** Opening MATERIAL TO PROCESS block **
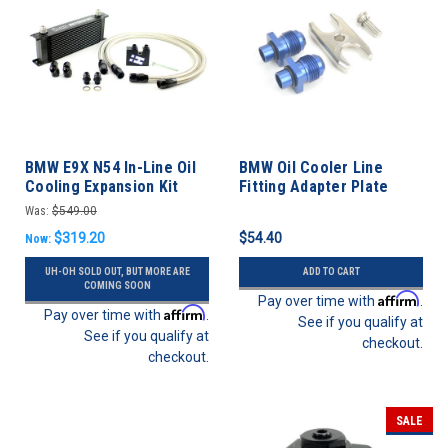
BMW E9X N54 In-Line Oil
BMW Oil Cooler Line
Cooling Expansion Kit
Fitting Adapter Plate
335i '07-'10
Was:
$549.00
$319.20
$54.40
Now:
UH-OH SOLD OUT, BUT MORE ARE
ADD TO CART
COMING SOON
Affirm
Pay over time with
.
Affirm
Pay over time with
.
See if you qualify at
See if you qualify at
checkout.
checkout.
SALE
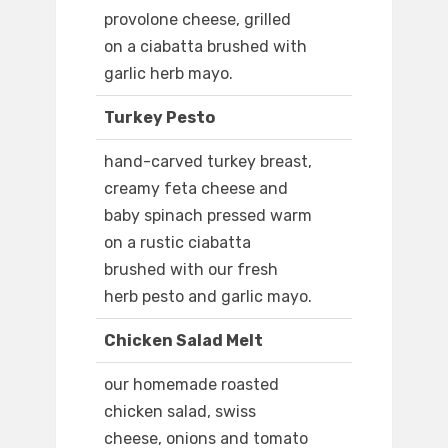
provolone cheese, grilled
on a ciabatta brushed with
garlic herb mayo.
Turkey Pesto
hand-carved turkey breast,
creamy feta cheese and
baby spinach pressed warm
on a rustic ciabatta
brushed with our fresh
herb pesto and garlic mayo.
Chicken Salad Melt
our homemade roasted
chicken salad, swiss
cheese, onions and tomato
** Closing MATERIAL TO PROCESS block **
• ACTIVITY
Give back the data exactly. Skip any images.

• THE ANSWER
BMW E9X N54 In-Line Oil
BMW Oil Cooler Line
Cooling Expansion Kit
Fitting Adapter Plate
335i '07-'10
Was:
$549.00
$319.20
$54.40
Now:
UH-OH SOLD OUT, BUT MORE ARE
ADD TO CART
COMING SOON
Affirm
Pay over time with
.
Affirm
Pay over time with
.
See if you qualify at
See if you qualify at
checkout.
checkout.
SALE
provolone cheese, grilled
on a ciabatta brushed with
garlic herb mayo.
Turkey Pesto
hand-carved turkey breast,
creamy feta cheese and
baby spinach pressed warm
on a rustic ciabatta
brushed with our fresh
herb pesto and garlic mayo.
Chicken Salad Melt
our homemade roasted
chicken salad, swiss
cheese, onions and tomato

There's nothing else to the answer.